5 of 206 comments (clear)

  1. Re:Lojack for Laptops... by Anonymous Coward · · Score: 5, Funny

    I'm not sure that's a good example of a sentence...

  2. Undetectable? by countertrolling · · Score: 5, Insightful

    What, you can't sniff the traffic going in and out of your machine?

    --
    For justice, we must go to Don Corleone
  3. proprietary firmware by ArcRiley · · Score: 5, Insightful

    You don't even have to go to this great of a length; if you want to root Linux machines, release a proprietary driver in the form of a binary Linux kernel module and watch as your customers blindly install it.

    This is one reason why we should insist on the source code to all firmware - or reverse engineer write new firmware ourselves.

  4. Re:NSA Fabrication Plant... by smellsofbikes · · Score: 5, Interesting

    Wikipedia, as linked in the summary: "Its secure government communications work has involved the NSA in numerous technology areas, including the design of specialized communications hardware and software, production of dedicated semiconductors (at the Ft. Meade chip fabrication plant), and advanced cryptography research. The agency contracts with the private sector in the fields of research and equipment."

    Spectrum IEEE: "The DOD also maintained its own chip-making plant at Fort Meade, near Washington, D.C., until the early 1980s, when costs became prohibitive."

    I'm betting this statement is now bullshit.

    I dunno about the NSA, but I do know that *my* semiconductor fabrication company has a dedicated military fab line in California, and if the DoD orders a simple voltage regulator and is willing to pay for the extra cost, the fab goes through the layout, makes sure it's good, and runs it and packages it in a secure facility.
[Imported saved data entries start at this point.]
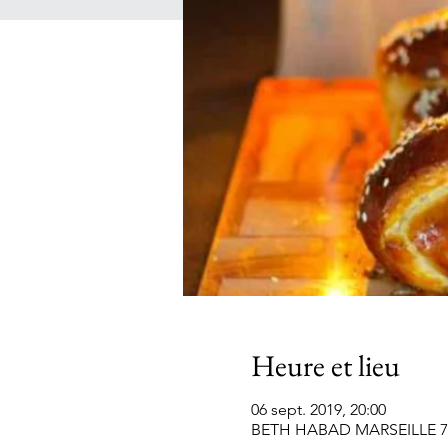
Heure et lieu
06 sept. 2019, 20:00
BETH HABAD MARSEILLE 7EME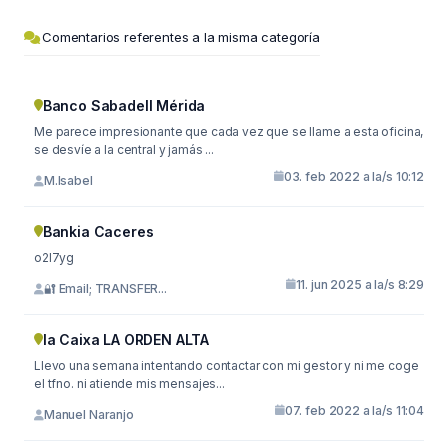
Comentarios referentes a la misma categoría
Banco Sabadell Mérida
Me parece impresionante que cada vez que se llame a esta oficina,
se desvíe a la central y jamás ...
03. feb 2022 a la/s 10:12
M.Isabel
Bankia Caceres
o2l7yg
11. jun 2025 a la/s 8:29
🔐 Email; TRANSFER...
la Caixa LA ORDEN ALTA
Llevo una semana intentando contactar con mi gestor y ni me coge
el tfno. ni atiende mis mensajes...
07. feb 2022 a la/s 11:04
Manuel Naranjo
I've not *seen* this, but coworkers have been in the fab and said that where most engineers in our company have Dilbert cartoons up, everyone in that facility has posters of military aircraft -- that it's like a military facility inside our company. Apparently they have full production capability: silicon design, fabrication, packaging, applications engineering, test engineering, and production engineering.

    I know my company's aversion to spending money. They wouldn't *do* this unless it was economically profitable, which means we're actively pitching our secure fabrication capability to buyers, so anyone who is buying compromised hardware is doing so knowing the risk.

    --
    Nostalgia's not what it used to be.
  5. Diverse Double-Compiling counters "Trusting Trust" by dwheeler · · Score: 5, Informative

    The "trusting trust" attack is a nasty attack, but there is a counter-measure. Diverse double-compiling can detect compiler executables subverted by the "trusting trust" attack. See my paper for more, if you're curious.